Colonel (Retd.) Frederick Bramlett-Foster sat at his green leather-topped antique writing desk, carefully constructing a letter. The thoughtfulness behind the letter's careful construction was vastly at odds with the Colonel's mood. He was furious.
He was just about to write a wonderfully scathing sentence (a sentence he'd just that moment thought up), when the vibrations from a passing lorry rattled the panes of glass in the French windows of his study. The rattling caused him to lose his concentration and forget the words he had been about to write.
"Damnation!" snapped the Colonel, as he threw his pen down onto the desk in exasperation. The pen clattered loudly against the leather surface and a large drop of ink sprayed from the nib and splashed onto the letter, obliterating the center of five lines of the Colonel's writing.

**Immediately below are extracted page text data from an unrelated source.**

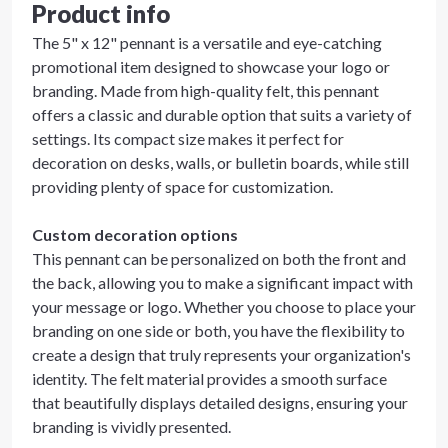
Product info
The 5" x 12" pennant is a versatile and eye-catching
promotional item designed to showcase your logo or
branding. Made from high-quality felt, this pennant
offers a classic and durable option that suits a variety of
settings. Its compact size makes it perfect for
decoration on desks, walls, or bulletin boards, while still
providing plenty of space for customization.
Custom decoration options
This pennant can be personalized on both the front and
the back, allowing you to make a significant impact with
your message or logo. Whether you choose to place your
branding on one side or both, you have the flexibility to
create a design that truly represents your organization's
identity. The felt material provides a smooth surface
that beautifully displays detailed designs, ensuring your
branding is vividly presented.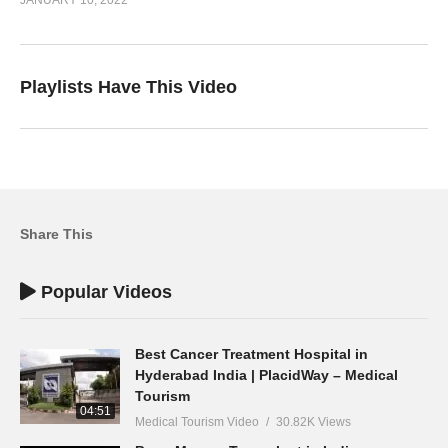
Playlists Have This Video
Share This
Popular Videos
Best Cancer Treatment Hospital in
Hyderabad India | PlacidWay – Medical
Tourism
04:51
Medical Tourism Video
30.82K Views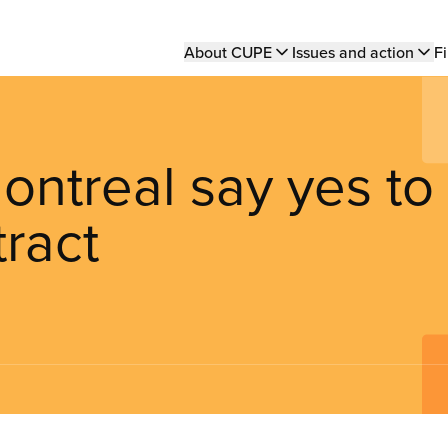
Main
About CUPE
Issues and action
Fi
navigation
ontreal say yes to
ract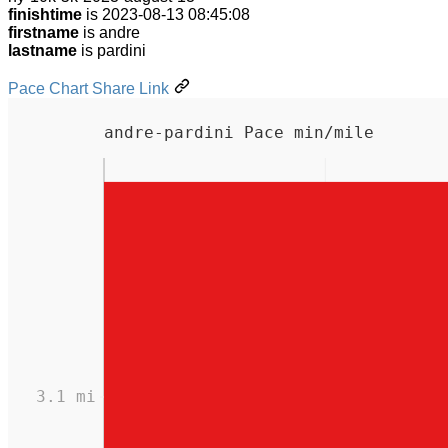
finishtime
is 2023-08-13 08:45:08
firstname
is andre
lastname
is pardini
Pace Chart Share Link
andre-pardini Pace min/mile
3.1 mi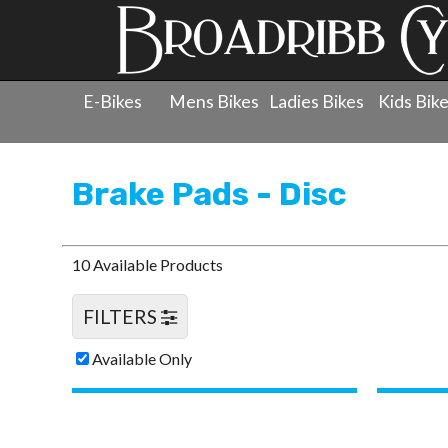
E-Bikes
Mens Bikes
Ladies Bikes
Kids Bik
Products
»
Components
»
Brake Pads - Disc
Brake Pads - Disc
10 Available Products
FILTERS
Available Only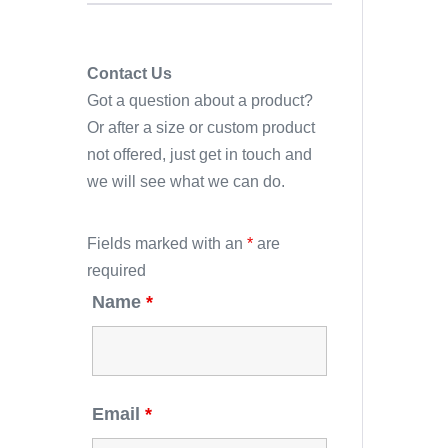
Contact Us
Got a question about a product?
Or after a size or custom product
not offered, just get in touch and
we will see what we can do.
Fields marked with an
*
are
required
Name
*
Email
*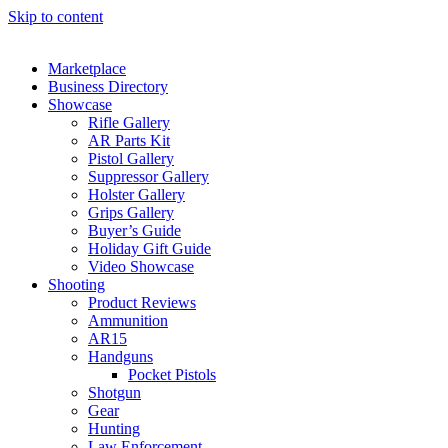
Skip to content
Marketplace
Business Directory
Showcase
Rifle Gallery
AR Parts Kit
Pistol Gallery
Suppressor Gallery
Holster Gallery
Grips Gallery
Buyer’s Guide
Holiday Gift Guide
Video Showcase
Shooting
Product Reviews
Ammunition
AR15
Handguns
Pocket Pistols
Shotgun
Gear
Hunting
Law Enforcement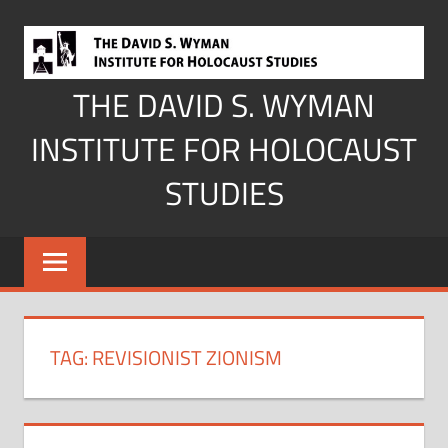
Skip
to
content
THE DAVID S. WYMAN
INSTITUTE FOR HOLOCAUST
STUDIES
TAG:
REVISIONIST ZIONISM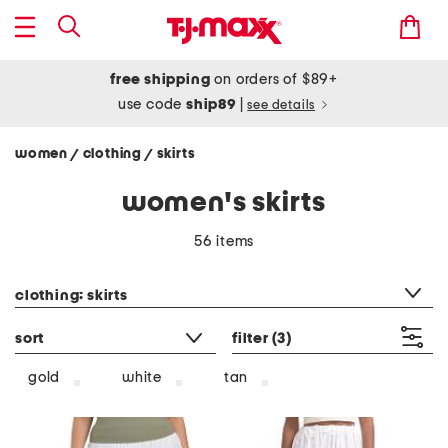
free shipping
on orders of $89+
use code
ship89
|
see details
women
clothing
skirts
/
/
women's skirts
56 items
category filter
clothing: skirts
sort
filter
(3)
gold
white
tan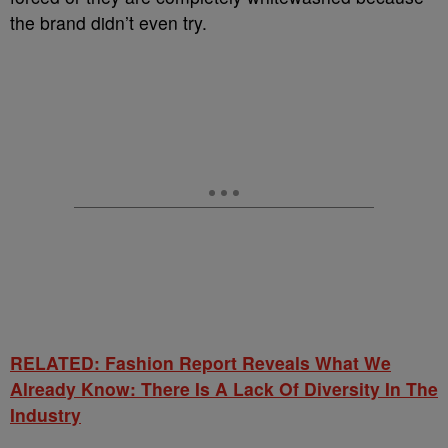
the brand didn’t even try.
RELATED: Fashion Report Reveals What We
Already Know: There Is A Lack Of Diversity In The
Industry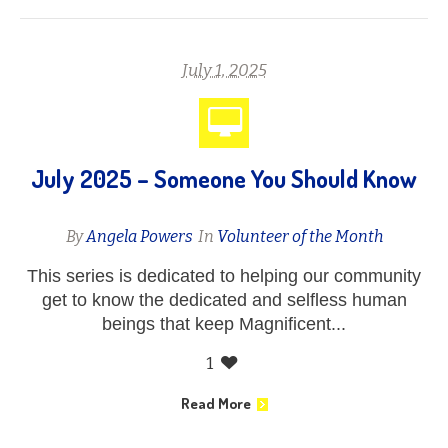
July 1, 2025
July 2025 – Someone You Should Know
By
Angela Powers
In
Volunteer of the Month
This series is dedicated to helping our community
get to know the dedicated and selfless human
beings that keep Magnificent...
1
Read More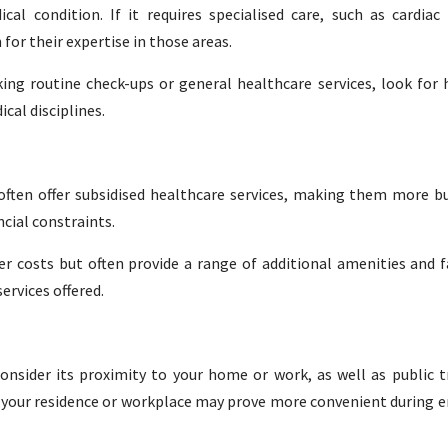
al condition. If it requires specialised care, such as cardia
for their expertise in those areas.
king routine check-ups or general healthcare services, look for 
al disciplines.
ften offer subsidised healthcare services, making them more bu
ncial constraints.
r costs but often provide a range of additional amenities and fa
ervices offered.
onsider its proximity to your home or work, as well as public 
 to your residence or workplace may prove more convenient during 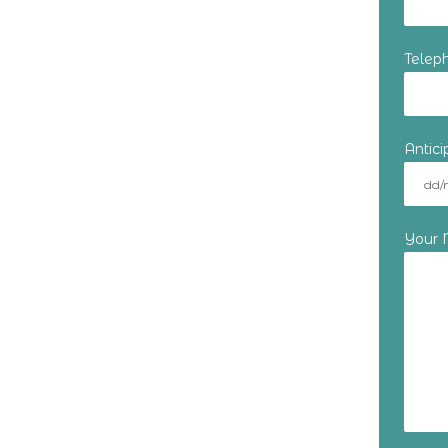
Telep
Antic
Your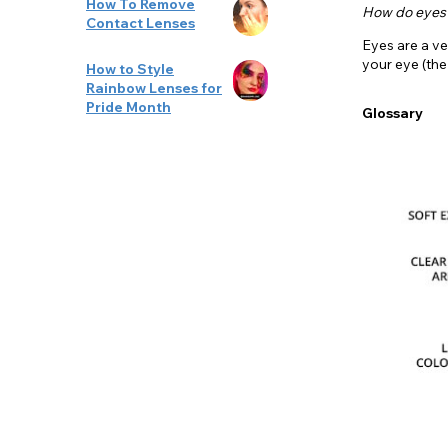
How To Remove
How do eyes
Contact Lenses
Eyes are a ve
your eye (th
How to Style
Rainbow Lenses for
Pride Month
Glossary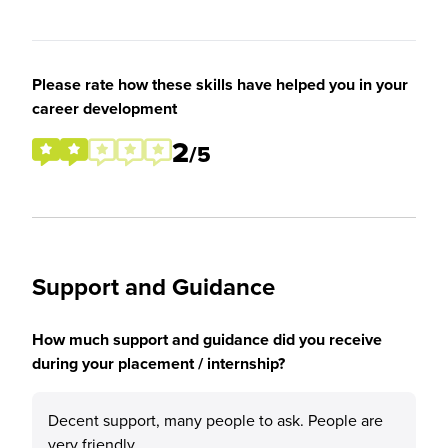
Please rate how these skills have helped you in your
career development
2
/5
Support and Guidance
How much support and guidance did you receive
during your placement / internship?
Decent support, many people to ask. People are
very friendly.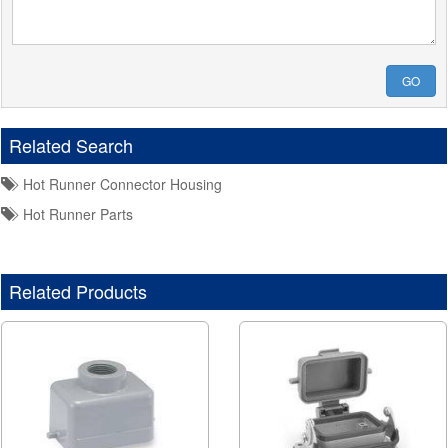
GO
Related Search
Hot Runner Connector Housing
Hot Runner Parts
Related Products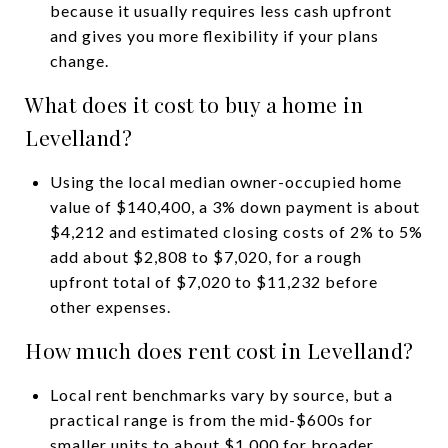
because it usually requires less cash upfront
and gives you more flexibility if your plans
change.
What does it cost to buy a home in
Levelland?
Using the local median owner-occupied home
value of $140,400, a 3% down payment is about
$4,212 and estimated closing costs of 2% to 5%
add about $2,808 to $7,020, for a rough
upfront total of $7,020 to $11,232 before
other expenses.
How much does rent cost in Levelland?
Local rent benchmarks vary by source, but a
practical range is from the mid-$600s for
smaller units to about $1,000 for broader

"Damnation!" the Colonel shouted again. Angrily, he pushed his chair back from his desk and got to his feet. He crossed his beautifully furnished study and stood at the French windows, looking out across the landscaped gardens, towards the object of his anger - the road.
From the moment the road had been completed (over six months ago), the Colonel had hated it. His was not an unreasoned hatred - he hated it because it bordered his property - in fact it was so proximate that every time a lorry drove past (which was frequently) the windows of his ancestral home would shake and rattle considerably.
When the road had first been built, the Colonel had soon discovered this unpleasant fact and he had immediately written to the construction company responsible for the road. He had blamed them for his unpleasant situation and demanded that they do something to rectify his unfortunate predicament immediately, either by closing their road or by repairing his windows. The construction company, much to the Colonel's chagrin, had not bothered to either acknowledge or reply to his letter.
Colonel (Retd.) Bramlett-Foster (not one to rest on his laurels) had then written a strong letter to his M.P., criticizing the Government's shabby treatment of private citizens and their property, especially those private citizens who had (by their military derring-do) helped the current Government be elected. In terse, fully factual sentences, the Colonel had explained his unfortunate situation in full to the M.P., and then demanded that he do something about it.
A letter had arrived that very morning, written by an apologetic under-secretary of the M.P., sympathizing fully with the Colonel, but claiming that there was absolutely nothing the M.P. could do to help. The under-secretary did suggest that the Colonel simply hire a good glazier to refit the house windows, thereby putting an end to any shakes or rattles that the Colonel might be suffering from.
The Colonel had thrown the letter away in disgust and was now in the (interrupted) process of writing to the Prime Minister, in an attempt to get something positive done (once and for all) about his windows.
As he stood at the French windows, looking out across his well-kept lawns, past the ornamental fountains, on past the tennis courts, and on to the twelve foot high stone wall that surrounded his property, hiding that ugly road from his view, the Colonel that by going to the (so-called) top that he would get some satisfaction from that quarter.
"Excuse me, please," a voice said from behind him. "I wonder if you could help me?"
After nearly falling through his loosely glazed French windows with surprise at hearing a voice other than his own in his study (for he never allowed any of his servants entry to his study), he turned to face the speaker and was greeted with a most unusual sight.
The person standing next to his desk was almost transparent, having only a silvery tinge to his or her body. The difficulty with identifying gender came from the fact that he or she had no head.
"Who the devil are you?" the Colonel snapped. "And how the blazes did you get in here?"
"I'm a ghost," the transparent person answered, "and I got in by walking through the walls."
The Colonel (a little disappointed that this strange-looking person wasn't a burglar) strode across his study and sat down behind his desk.
"A ghost? A ghost, you say?"
"Yes, that's right."
"Well, in that case you'd better explain yourself. Then tell me how I can help you," the Colonel added, deciding to be reasonably polite, simply because he'd never spoken to a ghost before.
"I appear to have lost my head," the ghost said, sounding very unhappy.
"Yes, so I'd observed," the Colonel said dryly. "But why have you come to me? I don't have your head."